- DIRECTIONS
Which lines of the listing hold the string "Biển"? Show each of them.

- - -

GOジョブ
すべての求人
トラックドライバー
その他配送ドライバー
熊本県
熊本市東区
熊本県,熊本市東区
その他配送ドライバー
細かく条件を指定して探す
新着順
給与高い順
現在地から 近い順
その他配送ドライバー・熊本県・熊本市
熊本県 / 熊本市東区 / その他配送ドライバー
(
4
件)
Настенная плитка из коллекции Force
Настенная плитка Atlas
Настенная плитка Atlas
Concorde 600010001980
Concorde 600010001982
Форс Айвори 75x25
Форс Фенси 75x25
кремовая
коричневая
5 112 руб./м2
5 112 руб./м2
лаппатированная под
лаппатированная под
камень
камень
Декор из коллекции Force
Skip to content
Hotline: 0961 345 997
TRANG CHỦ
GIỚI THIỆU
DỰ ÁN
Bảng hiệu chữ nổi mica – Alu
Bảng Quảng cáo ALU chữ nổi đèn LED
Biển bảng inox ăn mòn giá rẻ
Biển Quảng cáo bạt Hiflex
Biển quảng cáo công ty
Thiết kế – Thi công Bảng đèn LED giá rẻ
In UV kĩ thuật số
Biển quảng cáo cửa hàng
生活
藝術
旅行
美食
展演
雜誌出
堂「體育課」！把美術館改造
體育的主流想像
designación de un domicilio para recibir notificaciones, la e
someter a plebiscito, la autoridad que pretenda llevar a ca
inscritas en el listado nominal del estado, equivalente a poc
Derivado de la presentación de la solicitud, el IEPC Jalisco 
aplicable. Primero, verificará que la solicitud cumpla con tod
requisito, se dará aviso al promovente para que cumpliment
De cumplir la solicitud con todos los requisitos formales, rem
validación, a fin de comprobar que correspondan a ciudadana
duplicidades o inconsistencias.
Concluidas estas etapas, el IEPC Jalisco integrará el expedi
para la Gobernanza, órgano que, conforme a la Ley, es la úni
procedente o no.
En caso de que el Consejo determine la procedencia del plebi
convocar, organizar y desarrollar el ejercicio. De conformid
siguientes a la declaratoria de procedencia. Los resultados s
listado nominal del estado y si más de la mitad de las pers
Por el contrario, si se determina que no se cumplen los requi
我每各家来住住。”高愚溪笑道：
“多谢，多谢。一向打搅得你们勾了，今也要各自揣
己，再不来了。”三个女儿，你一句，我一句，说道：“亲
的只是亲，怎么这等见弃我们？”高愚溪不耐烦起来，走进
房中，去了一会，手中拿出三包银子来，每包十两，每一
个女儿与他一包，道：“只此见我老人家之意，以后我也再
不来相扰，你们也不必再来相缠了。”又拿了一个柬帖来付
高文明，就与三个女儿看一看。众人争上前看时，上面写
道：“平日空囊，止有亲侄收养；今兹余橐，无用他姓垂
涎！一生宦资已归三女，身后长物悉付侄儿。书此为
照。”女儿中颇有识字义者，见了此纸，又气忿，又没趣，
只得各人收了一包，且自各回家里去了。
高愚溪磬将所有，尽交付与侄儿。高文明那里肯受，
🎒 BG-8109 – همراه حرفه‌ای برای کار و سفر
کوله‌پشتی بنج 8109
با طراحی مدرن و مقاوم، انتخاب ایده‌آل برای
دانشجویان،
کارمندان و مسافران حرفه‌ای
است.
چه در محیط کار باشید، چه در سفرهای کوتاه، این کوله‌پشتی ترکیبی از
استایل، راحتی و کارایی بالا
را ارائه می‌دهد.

- - -

- RESPONSE TO THIS EXERCISE
Biển bảng inox ăn mòn giá rẻ
Biển Quảng cáo bạt Hiflex
Biển quảng cáo công ty
Biển quảng cáo cửa hàng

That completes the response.